The Best Kept Secret of the Christian Faith

One day last week, I took a break from my work to take a long walk with my dog along the shore of White Bear Lake.  As you know, we were blessed with an extended winter this year, and it was the first day for a little while when the sun had come out here in our neck of the woods.  I took my time, allowing my dog to sniff every bush and tree and inviting the sun’s rays to seep into the pores of my body.  It felt decadent, and I realized how, for the past several weeks, I had allowed the cloudy and cold weather to plunge me into somewhat of a funk.  I thought about the joy I felt as I walked in the sunshine.

Joy is an emotion comprised of feelings of happiness, contentment, and harmony. It is that sense of being one with God, oneself and the world.  It differs from general happiness in that it is not caused by a particular event and certainly not by the acquisition of more stuff.  Rather, it comes from within.  Joy is the emotion that makes life worth living because it resonates with our core identity. 

But joy also can be so elusive.  Most of us feel it fleetingly as I did yesterday as I walked beside the lake.  But as we know here in Minnesota, not all days are sunny and not all days go just the way we wish.  So what’s the trick to experiencing joy consistently, day after day?  How may we live joyful lives without our joy being so dependent upon the whims of the weather or any other temporary condition of our lives?

The Irish playwright George Bernard Shaw wrote: “This is the true joy in life, the being used for a purpose recognized by yourself as a mighty one; the being thoroughly worn out before you are thrown on the scrap heap; the being a force of Nature instead of a feverish selfish little clod of ailments and grievances complaining that the world will not devote itself to making you happy.”

There’s so much truth in that statement.  So Irish, but also so true!  Joy is consistently found when we devote ourselves to something good and beautiful that is beyond ourselves.  Joy is found, consistently found, when we wear ourselves out for the good of others and for the sake of this beautiful but broken world.  This, by the way, is also a fairly good description of living in the Way of Christ Jesus.  It is what he taught; what he lived.  It is a life of sacrificial love to which we disciples of Jesus are called.

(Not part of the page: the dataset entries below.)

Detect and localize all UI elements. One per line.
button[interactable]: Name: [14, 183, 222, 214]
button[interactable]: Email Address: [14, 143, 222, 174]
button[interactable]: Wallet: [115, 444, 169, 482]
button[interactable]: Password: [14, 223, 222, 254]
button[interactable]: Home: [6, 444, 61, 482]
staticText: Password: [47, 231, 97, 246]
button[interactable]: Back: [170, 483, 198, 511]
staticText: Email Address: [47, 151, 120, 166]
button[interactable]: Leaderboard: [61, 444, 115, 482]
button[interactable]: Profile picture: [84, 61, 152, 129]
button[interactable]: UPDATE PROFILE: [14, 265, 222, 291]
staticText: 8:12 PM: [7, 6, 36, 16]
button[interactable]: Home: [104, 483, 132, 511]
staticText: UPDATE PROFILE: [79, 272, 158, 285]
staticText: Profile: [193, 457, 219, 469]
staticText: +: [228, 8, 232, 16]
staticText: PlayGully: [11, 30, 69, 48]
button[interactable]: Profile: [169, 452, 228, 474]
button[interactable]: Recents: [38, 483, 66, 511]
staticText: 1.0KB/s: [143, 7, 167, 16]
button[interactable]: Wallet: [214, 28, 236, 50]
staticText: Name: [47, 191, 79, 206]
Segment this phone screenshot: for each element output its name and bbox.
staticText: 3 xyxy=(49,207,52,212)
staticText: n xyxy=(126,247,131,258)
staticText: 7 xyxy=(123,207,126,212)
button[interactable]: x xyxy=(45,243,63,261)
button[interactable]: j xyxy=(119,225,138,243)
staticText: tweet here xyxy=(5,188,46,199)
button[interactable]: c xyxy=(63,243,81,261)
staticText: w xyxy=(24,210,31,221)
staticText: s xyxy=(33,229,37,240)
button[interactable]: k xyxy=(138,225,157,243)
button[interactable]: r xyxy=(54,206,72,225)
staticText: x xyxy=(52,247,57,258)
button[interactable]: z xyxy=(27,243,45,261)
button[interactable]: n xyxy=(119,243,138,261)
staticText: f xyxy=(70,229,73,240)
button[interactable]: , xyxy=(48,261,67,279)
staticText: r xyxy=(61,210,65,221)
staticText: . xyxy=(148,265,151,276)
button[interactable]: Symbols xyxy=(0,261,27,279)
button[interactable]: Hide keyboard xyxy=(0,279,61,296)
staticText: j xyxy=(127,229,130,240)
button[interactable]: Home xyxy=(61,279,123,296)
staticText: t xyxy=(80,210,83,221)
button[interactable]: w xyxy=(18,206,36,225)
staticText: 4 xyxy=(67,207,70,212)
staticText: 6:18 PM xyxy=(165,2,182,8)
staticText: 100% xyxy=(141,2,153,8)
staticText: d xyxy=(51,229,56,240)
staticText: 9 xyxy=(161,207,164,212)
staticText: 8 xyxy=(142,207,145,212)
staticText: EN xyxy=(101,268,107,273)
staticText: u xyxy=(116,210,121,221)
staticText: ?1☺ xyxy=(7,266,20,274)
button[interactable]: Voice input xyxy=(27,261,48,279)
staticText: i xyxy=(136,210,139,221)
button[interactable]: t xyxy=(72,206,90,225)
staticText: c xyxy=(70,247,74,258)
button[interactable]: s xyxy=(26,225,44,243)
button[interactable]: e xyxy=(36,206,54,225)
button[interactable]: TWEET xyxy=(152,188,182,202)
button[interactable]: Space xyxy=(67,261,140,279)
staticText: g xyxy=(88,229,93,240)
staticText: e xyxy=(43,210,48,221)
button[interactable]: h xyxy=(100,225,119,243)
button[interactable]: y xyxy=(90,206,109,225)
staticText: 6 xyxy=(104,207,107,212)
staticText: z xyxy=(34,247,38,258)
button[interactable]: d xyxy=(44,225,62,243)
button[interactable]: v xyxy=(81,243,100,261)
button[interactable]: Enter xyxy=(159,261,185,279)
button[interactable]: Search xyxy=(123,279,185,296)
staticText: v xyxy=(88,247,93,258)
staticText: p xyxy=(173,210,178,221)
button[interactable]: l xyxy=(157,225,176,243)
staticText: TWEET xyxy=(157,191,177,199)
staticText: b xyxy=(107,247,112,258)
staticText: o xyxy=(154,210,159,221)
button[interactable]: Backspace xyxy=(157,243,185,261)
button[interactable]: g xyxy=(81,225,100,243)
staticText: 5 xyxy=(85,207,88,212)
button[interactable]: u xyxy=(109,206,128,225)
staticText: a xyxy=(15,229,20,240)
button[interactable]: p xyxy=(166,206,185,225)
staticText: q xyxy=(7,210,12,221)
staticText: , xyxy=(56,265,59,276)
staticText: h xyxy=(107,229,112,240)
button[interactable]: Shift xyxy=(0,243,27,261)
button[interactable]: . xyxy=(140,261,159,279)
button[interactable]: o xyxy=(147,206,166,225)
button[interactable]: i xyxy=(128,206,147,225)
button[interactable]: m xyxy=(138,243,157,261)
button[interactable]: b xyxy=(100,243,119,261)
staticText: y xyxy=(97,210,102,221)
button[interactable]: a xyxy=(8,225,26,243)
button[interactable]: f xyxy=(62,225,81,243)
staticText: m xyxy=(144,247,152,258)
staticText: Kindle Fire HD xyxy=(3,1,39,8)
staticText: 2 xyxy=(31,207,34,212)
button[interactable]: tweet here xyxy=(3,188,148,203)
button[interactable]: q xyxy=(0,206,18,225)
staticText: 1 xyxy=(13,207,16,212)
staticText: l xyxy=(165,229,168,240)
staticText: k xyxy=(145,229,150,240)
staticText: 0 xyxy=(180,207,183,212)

We come to church week after week for a variety of reasons. At least part of my commitment to the St. John’s fellowship of faithful friends is tied to the joy I feel when serving others, and it is at church that I am reminded of who I am and the life to which God has called me.  Of course, Jesus commands us “to love others as we love ourselves”, but the best kept secret of the Christian faith is that when we actually live those words, we can’t help but allow God’s joy to fill the pores of our bodies and minds and souls.